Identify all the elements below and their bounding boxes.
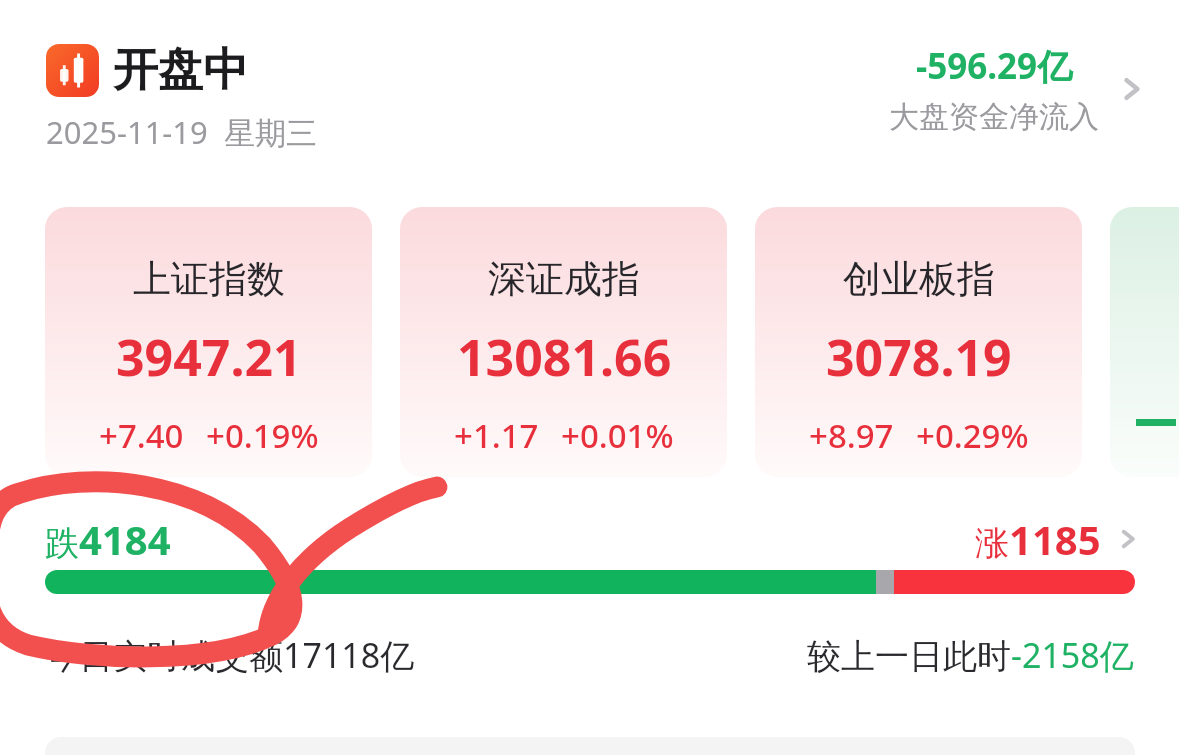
staticText: +7.40	[99, 413, 184, 458]
button[interactable]	[45, 570, 1135, 594]
staticText: 创业板指	[843, 255, 995, 303]
other: 查看大盘资金详情	[1115, 72, 1149, 106]
staticText: 跌4184	[45, 512, 171, 566]
staticText: 较上一日此时-2158亿	[807, 632, 1134, 678]
staticText: 3947.21	[116, 323, 302, 391]
staticText: +0.19%	[206, 413, 319, 458]
staticText: +1.17	[454, 413, 539, 458]
button[interactable]: 涨1185	[975, 512, 1143, 566]
staticText: 涨1185	[975, 512, 1101, 566]
staticText: +0.29%	[916, 413, 1029, 458]
staticText: -596.29亿	[916, 42, 1073, 90]
staticText: 大盘资金净流入	[889, 98, 1099, 136]
staticText: 开盘中	[113, 42, 248, 99]
staticText: 2025-11-19 星期三	[46, 111, 317, 153]
other: 涨跌详情	[1113, 524, 1143, 554]
staticText: 上证指数	[133, 255, 285, 303]
button[interactable]: 上证指数	[45, 207, 372, 477]
staticText: 深证成指	[488, 255, 640, 303]
button[interactable]	[1110, 207, 1179, 477]
button[interactable]: 创业板指	[755, 207, 1082, 477]
staticText: +0.01%	[561, 413, 674, 458]
button[interactable]: 深证成指	[400, 207, 727, 477]
button[interactable]: -596.29亿	[889, 42, 1149, 136]
staticText: +8.97	[809, 413, 894, 458]
staticText: 13081.66	[457, 323, 672, 391]
staticText: 今日实时成交额17118亿	[45, 632, 415, 678]
staticText: 3078.19	[826, 323, 1012, 391]
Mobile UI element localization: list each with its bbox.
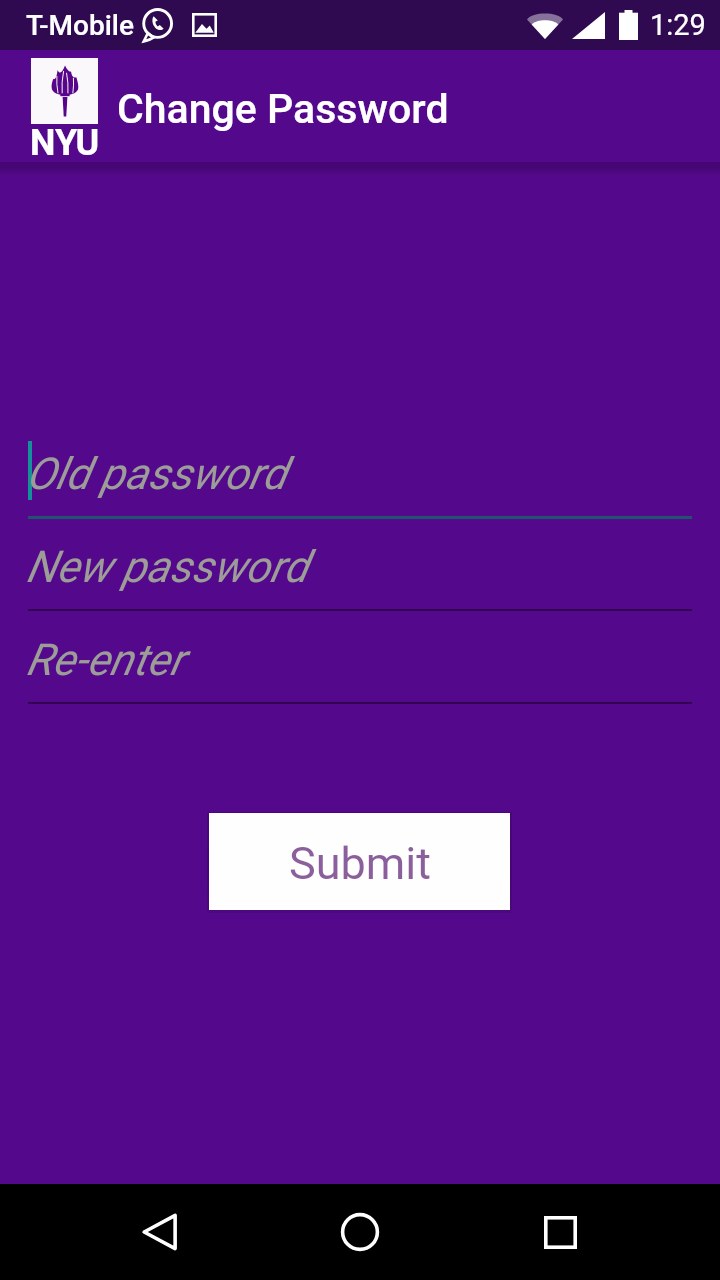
button[interactable]: Old password [0, 441, 720, 519]
staticText: New password [26, 541, 308, 593]
button[interactable]: New password [0, 534, 720, 612]
staticText: Re-enter [26, 634, 184, 686]
button[interactable]: Re-enter [0, 627, 720, 705]
button[interactable]: Submit [209, 813, 510, 910]
staticText: Change Password [117, 85, 449, 133]
staticText: NYU [30, 122, 100, 162]
staticText: Submit [289, 837, 431, 890]
button[interactable]: Recent apps [512, 1184, 608, 1280]
button[interactable]: Back [112, 1184, 208, 1280]
button[interactable]: Home [312, 1184, 408, 1280]
staticText: 1:29 [650, 8, 706, 42]
staticText: Old password [26, 448, 287, 500]
staticText: T-Mobile [26, 9, 135, 42]
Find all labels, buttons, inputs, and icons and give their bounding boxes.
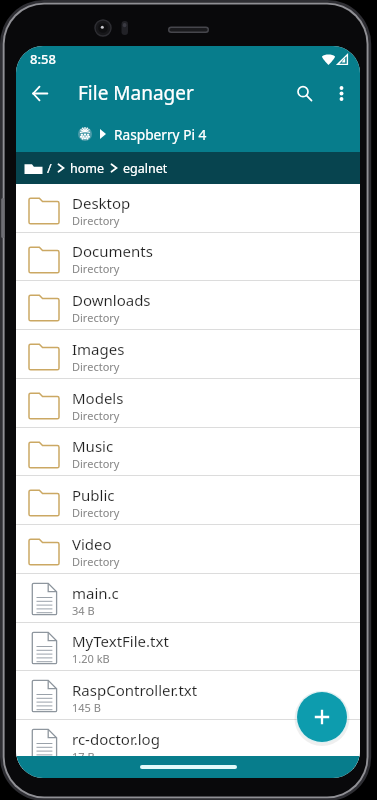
• • • • • • •
Directions: If the string "bounding" appears in a line of the data above, that line counts. State how many such lines there are and nothing more.

Result for this exercise: 2